Die Maschinenbesetzung und das Terminwesen.
An der Grenze zwischen Arbeitsverteilung und Arbeitsführung
liegt die zeitliche Disposition über die Abwicklung
der Aufträge und die Bereitstellung der vorhandenen
Arbeitsmaschinen für die einzelnen Arbeitsgänge,
d. h. die Vorausschau auf ihre spätere Besetzung bei der
Arbeitsabwicklung.
Jeder Auftrag pflegt mit einer bestimmten Lieferfrist
angenommen zu werden, die nur dann eingehalten werden
kann, wenn die einzelnen Stufen der Fertigung ebenfalls
rechtzeitig zur Erledigung gelangen. Verspätet sich der Eingang
der Zeichnungen von seiten des technischen Büros
oder der Eingang des auswärts bestellten Materials, so hat
der Betrieb oft die größten Schwierigkeiten, in der bereits
verkürzten Lieferzeit den Auftrag abzuwickeln. Nun lauern
aber unzählige Feinde der fristgemäßen Ablieferung rechts
und links am Wege der Arbeitsführung.
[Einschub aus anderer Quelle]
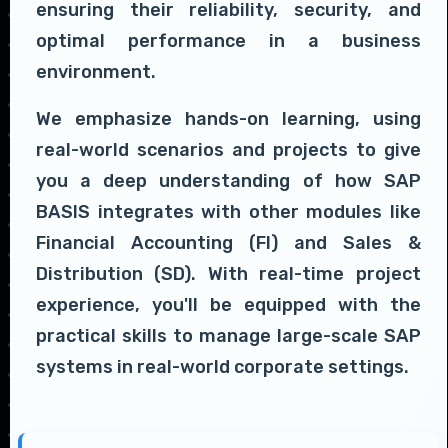
ensuring their reliability, security, and
optimal performance in a business
environment.
We emphasize hands-on learning, using
real-world scenarios and projects to give
you a deep understanding of how SAP
BASIS integrates with other modules like
Financial Accounting (FI) and Sales &
Distribution (SD). With real-time project
experience, you'll be equipped with the
practical skills to manage large-scale SAP
systems in real-world corporate settings.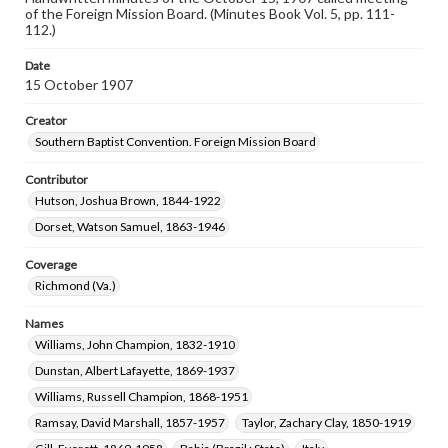
of the Foreign Mission Board. (Minutes Book Vol. 5, pp. 111-
112.)
Date
15 October 1907
Creator
Southern Baptist Convention. Foreign Mission Board
Contributor
Hutson, Joshua Brown, 1844-1922
Dorset, Watson Samuel, 1863-1946
Coverage
Richmond (Va.)
Names
Williams, John Champion, 1832-1910
Dunstan, Albert Lafayette, 1869-1937
Williams, Russell Champion, 1868-1951
Ramsay, David Marshall, 1857-1957
Taylor, Zachary Clay, 1850-1919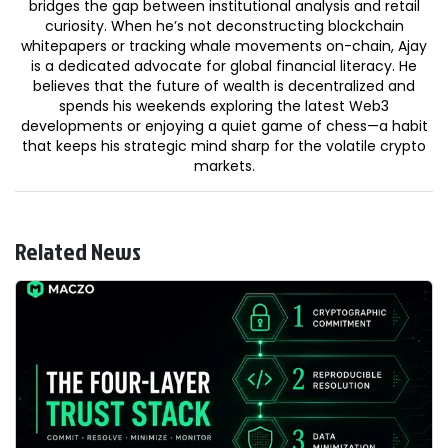
bridges the gap between institutional analysis and retail
curiosity. When he’s not deconstructing blockchain
whitepapers or tracking whale movements on-chain, Ajay
is a dedicated advocate for global financial literacy. He
believes that the future of wealth is decentralized and
spends his weekends exploring the latest Web3
developments or enjoying a quiet game of chess—a habit
that keeps his strategic mind sharp for the volatile crypto
markets.
Related News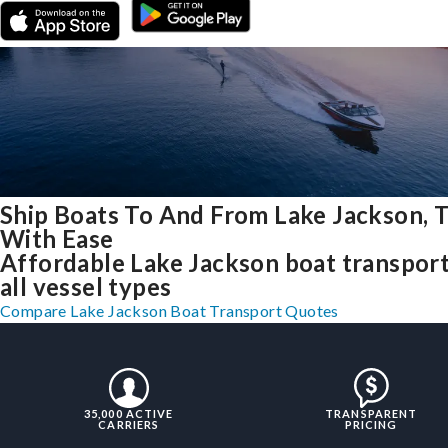
Ship Boats To And From Lake Jackson, 
With Ease
Affordable Lake Jackson boat transport
all vessel types
Compare Lake Jackson Boat Transport Quotes
35,000 ACTIVE
TRANSPARENT
CARRIERS
PRICING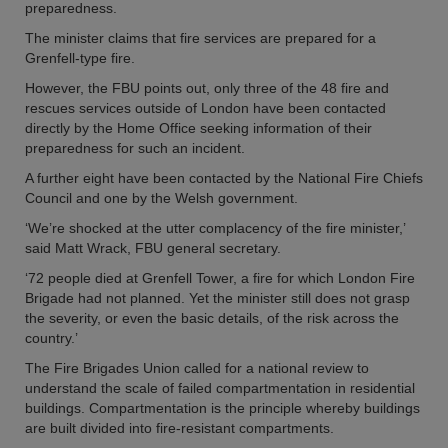
preparedness.
The minister claims that fire services are prepared for a
Grenfell-type fire.
However, the FBU points out, only three of the 48 fire and
rescues services outside of London have been contacted
directly by the Home Office seeking information of their
preparedness for such an incident.
A further eight have been contacted by the National Fire Chiefs
Council and one by the Welsh government.
‘We’re shocked at the utter complacency of the fire minister,’
said Matt Wrack, FBU general secretary.
‘72 people died at Grenfell Tower, a fire for which London Fire
Brigade had not planned. Yet the minister still does not grasp
the severity, or even the basic details, of the risk across the
country.’
The Fire Brigades Union called for a national review to
understand the scale of failed compartmentation in residential
buildings. Compartmentation is the principle whereby buildings
are built divided into fire-resistant compartments.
Das Terminwesen
der Arbeitsvorbereitung bemüht sich, sie unschädlich
zu machen.
Schon bei Abgabe des Liefertermins im Angebot ist der
Betrieb zu hören, ähnlich, wie man seine Erfahrungen über
die aufzuwendenden Arbeitslöhne bei der Angebotsvorkalkulation
auch ausnutzt. Der Betrieb hat es also bis zu einem
gewissen Grade in der Hand, daß ihm Termine gesetzt
werden, die er einhalten kann. Natürlich sieht es in der
Praxis oft ganz anders aus. Da macht die Liefertermine
nicht der Betrieb, sondern die Konkurrenz, und der Betrieb
muß wohl oder übel versuchen, durch schnellere Arbeit die
vorgeschriebene Frist einzuhalten, wenn er den Auftrag
nicht verlieren will.
Um überhaupt Liefertermine nennen zu können, bedarf
der Betriebsleiter einer Übersicht über die Besetzung seiner
Werkstätten. Diese Übersichten können je nach Art des
Fabrikates außerordentlich verschieden sein. Bei einer einfachen
Massenfertigung, etwa in einer Papierfabrik, erschöpft
sie sich in einer höchst primitiven Division des Auftragsbestandes
durch die Leistungsfähigkeit der Fabrik in Gewichtseinheiten.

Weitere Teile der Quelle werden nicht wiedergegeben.